O bar foi criado em 1981 por Vlademir de Souza Ferreira, o Didi, que estava desempregado neste período. Ele encontrou um espaço vago na parte de trás da Secretaria de Educação, no bairro de Santo Antônio, e ali decidiu abrir o bar de forma temporária, já que pretendia ficar por ali durante apenas dois anos.
Para animar o público que frequentava o bar, Didi decidiu chamar alguns tocadores de seresta para cantar no estabelecimento. Pouco tempo depois, passou a abrir espaço para rodas de samba e pagode. O estabelecimento rapidamente passou a ser frequentado pelas pessoas da Região Metropolitana do Recife, após o horário de trabalho para aproveitar um momento de lazer, ou para curtir uma sexta-feira à noite com os amigos. Foi assim que, ao longo da década de 80, o pagode passou a se tornar cada vez mais frequentado.
Escola para os artistas, casa para os clientes.
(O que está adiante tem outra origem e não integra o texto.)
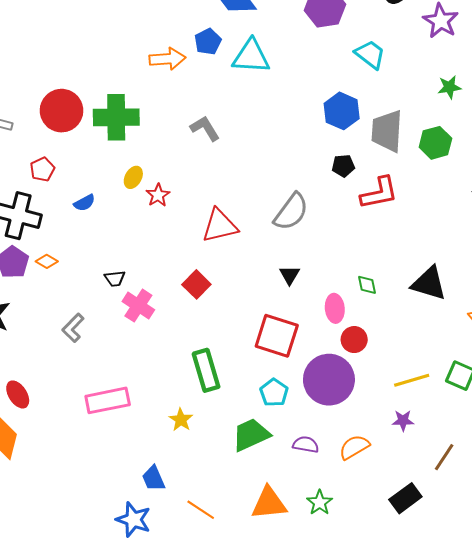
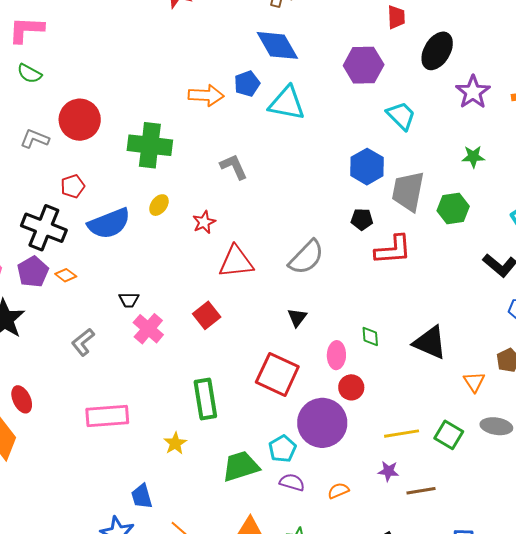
red circle: (62, 111) -> (80, 120), moved
red star: (158, 195) -> (204, 222), moved
blue semicircle: (84, 203) -> (109, 223), size x2.0
cyan pentagon: (274, 393) -> (282, 449), moved
orange semicircle: (354, 447) -> (338, 491), size x0.7
brown line: (444, 457) -> (421, 491), moved, turned 40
Os frequentadores da época lembram com saudosismo da roda de pagode do local e recordam do ambiente. A yalorixá mãe Miriam de Xangô, do terreiro Ilê Axé Aganju Ase Oba conta sobre sua experiência no estabelecimento na época:
“Em mais ou menos 1988, conheci o Didi, uma pessoa maravilhosa e sempre simpática. O Pagode do Didi foi um ambiente que eu frequentei por mais de 20 anos, e hoje em dia vou lá de vez em quando e encontro muita gente daquela época. Foi um dos primeiros pagodes de mesa que eu conheci aqui em Recife.”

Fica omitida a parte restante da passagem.